Não é tão simples pedir desculpas e admitir erros

Data 08/11/2016

*Por Vicky Bloch

Tenho visto nesses 30 anos como coaching que alguns temas são recorrentes nas conversas com meus clientes. Temas que fazem a diferença para que esses executivos se tornem não apenas pessoas de impacto nos ambientes que lideram, mas que também sejam mais bem-sucedidos e felizes. 

Um deles é a capacidade de pedir desculpas. Sempre chamo a atenção dos clientes sobre a importância de se desculparem, como um ato de reconhecer o erro e mostrar a disposição para mudar. Para muitos executivos, essa atitude não é tão simples – é um ato que exige humildade e autoconhecimento. Exige ainda uma necessidade de autoconfiança para saber que, ao pedir desculpas, o profissional não deixa de ser líder.

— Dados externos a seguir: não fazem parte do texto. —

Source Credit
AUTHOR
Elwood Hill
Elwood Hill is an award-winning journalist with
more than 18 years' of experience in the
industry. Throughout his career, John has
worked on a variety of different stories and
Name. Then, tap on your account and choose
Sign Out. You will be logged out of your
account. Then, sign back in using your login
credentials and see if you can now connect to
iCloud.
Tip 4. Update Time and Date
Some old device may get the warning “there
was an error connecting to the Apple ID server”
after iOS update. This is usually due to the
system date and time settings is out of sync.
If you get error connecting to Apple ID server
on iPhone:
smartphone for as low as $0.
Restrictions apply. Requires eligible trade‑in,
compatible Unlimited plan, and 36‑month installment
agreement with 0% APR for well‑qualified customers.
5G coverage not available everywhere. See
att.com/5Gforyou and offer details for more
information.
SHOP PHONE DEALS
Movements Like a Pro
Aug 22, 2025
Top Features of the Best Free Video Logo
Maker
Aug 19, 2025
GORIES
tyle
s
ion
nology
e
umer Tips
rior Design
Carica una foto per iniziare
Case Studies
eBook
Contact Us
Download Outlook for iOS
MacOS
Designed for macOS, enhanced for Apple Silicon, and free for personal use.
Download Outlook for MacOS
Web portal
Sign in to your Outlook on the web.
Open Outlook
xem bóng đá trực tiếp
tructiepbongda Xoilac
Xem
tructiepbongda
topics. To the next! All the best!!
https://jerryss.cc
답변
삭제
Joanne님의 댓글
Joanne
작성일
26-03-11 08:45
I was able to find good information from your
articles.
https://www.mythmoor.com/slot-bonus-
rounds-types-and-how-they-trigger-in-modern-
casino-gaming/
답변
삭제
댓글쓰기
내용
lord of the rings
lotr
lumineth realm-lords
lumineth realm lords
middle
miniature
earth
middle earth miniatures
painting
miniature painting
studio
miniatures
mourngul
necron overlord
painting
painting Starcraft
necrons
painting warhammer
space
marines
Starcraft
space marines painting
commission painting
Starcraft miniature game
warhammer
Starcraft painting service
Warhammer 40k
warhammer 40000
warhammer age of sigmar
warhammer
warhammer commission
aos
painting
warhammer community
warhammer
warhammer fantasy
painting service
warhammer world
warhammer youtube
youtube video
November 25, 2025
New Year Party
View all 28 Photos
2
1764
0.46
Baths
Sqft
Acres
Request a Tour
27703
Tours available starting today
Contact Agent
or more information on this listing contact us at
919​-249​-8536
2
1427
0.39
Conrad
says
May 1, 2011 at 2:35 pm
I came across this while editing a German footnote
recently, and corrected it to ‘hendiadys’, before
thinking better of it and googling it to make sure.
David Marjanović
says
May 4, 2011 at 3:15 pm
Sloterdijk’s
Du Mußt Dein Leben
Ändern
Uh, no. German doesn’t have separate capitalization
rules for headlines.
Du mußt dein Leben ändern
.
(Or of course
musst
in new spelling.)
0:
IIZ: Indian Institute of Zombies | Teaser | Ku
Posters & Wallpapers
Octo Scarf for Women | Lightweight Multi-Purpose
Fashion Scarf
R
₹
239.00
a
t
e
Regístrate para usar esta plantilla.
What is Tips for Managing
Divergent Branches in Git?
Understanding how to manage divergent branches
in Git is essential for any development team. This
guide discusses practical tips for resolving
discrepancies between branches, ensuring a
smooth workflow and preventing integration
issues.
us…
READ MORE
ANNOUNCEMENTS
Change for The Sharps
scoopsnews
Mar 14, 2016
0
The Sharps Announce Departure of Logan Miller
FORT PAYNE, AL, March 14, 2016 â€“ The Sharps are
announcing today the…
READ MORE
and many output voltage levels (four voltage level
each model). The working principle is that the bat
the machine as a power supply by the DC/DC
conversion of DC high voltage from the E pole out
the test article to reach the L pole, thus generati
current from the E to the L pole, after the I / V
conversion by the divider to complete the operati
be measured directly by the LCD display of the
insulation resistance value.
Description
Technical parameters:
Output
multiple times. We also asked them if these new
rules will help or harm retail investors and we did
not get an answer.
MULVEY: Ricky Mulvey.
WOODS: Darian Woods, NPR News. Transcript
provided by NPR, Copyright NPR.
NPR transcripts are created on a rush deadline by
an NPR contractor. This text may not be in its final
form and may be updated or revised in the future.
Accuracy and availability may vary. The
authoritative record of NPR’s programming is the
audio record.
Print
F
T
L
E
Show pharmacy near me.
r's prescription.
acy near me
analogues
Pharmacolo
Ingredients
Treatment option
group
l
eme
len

Esse movimento também exige uma atenção para os sinais do ambiente – afinal, antes de mais nada é preciso perceber que nosso ato feriu o outro de alguma forma, criou um desconforto. Ao demonstrar esse olhar atento e de empatia, o profissional percebe que, para retomar o controle, terá de admitir sua falha perante seus parceiros. E ir além, deixando claro quais serão suas ações para realizar a mudança necessária e pedindo apoio da equipe para executá-la. A batalha para mudar a percepção do outro sobre as nossas atitudes é grande.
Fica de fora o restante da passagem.